_Exercise brief_
Search the entries below. Return every line that has "джексон" in it.

[Records from a data collection]
....................
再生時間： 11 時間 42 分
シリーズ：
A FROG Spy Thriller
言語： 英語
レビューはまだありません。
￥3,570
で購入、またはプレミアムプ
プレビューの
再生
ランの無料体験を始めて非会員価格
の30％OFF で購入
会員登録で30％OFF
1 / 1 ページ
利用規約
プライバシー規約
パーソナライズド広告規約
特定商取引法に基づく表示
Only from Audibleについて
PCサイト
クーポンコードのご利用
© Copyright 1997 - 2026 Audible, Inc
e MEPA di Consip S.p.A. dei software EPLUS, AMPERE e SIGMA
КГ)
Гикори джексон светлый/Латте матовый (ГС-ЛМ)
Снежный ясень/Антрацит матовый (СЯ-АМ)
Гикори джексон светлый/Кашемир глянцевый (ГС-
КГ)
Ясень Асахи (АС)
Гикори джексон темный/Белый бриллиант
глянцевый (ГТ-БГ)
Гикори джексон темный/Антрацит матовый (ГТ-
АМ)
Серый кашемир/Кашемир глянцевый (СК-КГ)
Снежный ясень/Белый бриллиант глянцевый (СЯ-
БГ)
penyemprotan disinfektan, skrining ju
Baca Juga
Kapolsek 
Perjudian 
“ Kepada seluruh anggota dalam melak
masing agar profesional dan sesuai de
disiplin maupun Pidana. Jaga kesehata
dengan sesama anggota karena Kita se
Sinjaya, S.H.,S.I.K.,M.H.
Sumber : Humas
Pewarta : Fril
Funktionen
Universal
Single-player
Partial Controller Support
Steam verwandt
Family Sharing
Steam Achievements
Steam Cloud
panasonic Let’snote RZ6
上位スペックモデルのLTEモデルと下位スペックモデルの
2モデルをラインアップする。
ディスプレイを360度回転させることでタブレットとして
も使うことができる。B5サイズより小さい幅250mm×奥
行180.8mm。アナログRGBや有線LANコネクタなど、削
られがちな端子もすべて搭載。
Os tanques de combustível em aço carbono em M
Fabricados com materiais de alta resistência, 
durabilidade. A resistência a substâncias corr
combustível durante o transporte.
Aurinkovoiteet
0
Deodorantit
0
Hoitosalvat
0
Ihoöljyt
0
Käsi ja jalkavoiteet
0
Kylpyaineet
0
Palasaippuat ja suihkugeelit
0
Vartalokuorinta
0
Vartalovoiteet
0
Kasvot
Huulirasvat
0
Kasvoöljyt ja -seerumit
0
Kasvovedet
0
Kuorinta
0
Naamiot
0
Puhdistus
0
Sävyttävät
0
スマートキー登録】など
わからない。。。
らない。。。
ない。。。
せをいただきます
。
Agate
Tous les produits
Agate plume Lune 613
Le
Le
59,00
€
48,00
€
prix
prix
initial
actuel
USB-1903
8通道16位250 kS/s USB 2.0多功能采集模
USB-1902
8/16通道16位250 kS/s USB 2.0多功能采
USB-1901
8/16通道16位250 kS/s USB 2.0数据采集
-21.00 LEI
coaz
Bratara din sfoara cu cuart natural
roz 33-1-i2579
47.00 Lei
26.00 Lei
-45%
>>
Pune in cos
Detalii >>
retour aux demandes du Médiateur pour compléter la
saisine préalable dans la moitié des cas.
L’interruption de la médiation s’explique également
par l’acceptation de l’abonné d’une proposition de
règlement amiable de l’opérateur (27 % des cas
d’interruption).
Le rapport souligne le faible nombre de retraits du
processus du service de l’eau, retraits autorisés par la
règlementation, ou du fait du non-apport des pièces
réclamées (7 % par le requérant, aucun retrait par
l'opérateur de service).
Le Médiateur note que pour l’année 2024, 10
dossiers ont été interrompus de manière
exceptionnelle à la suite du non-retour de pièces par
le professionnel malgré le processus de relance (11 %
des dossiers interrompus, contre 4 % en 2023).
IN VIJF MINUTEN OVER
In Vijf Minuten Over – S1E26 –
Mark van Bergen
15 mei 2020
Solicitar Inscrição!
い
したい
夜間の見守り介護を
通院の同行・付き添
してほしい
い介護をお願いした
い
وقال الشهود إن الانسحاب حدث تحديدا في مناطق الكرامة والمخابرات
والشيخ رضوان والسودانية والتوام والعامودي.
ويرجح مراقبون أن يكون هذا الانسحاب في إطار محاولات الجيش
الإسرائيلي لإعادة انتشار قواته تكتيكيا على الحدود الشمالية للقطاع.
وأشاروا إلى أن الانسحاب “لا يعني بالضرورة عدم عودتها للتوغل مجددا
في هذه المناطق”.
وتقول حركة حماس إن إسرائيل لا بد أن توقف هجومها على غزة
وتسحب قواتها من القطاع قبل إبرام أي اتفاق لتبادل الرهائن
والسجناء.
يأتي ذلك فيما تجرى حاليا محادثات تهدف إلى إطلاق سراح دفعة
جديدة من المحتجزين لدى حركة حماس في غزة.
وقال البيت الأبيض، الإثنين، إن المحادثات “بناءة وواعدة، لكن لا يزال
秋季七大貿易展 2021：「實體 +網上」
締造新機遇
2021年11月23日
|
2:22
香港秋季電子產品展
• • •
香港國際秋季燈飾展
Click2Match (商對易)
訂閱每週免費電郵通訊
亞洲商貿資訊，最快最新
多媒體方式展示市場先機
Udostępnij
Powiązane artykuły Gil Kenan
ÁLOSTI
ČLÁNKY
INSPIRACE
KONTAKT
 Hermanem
....................
_Task output_
Гикори джексон светлый/Латте матовый (ГС-ЛМ)
Гикори джексон светлый/Кашемир глянцевый (ГС-
Гикори джексон темный/Белый бриллиант
Гикори джексон темный/Антрацит матовый (ГТ-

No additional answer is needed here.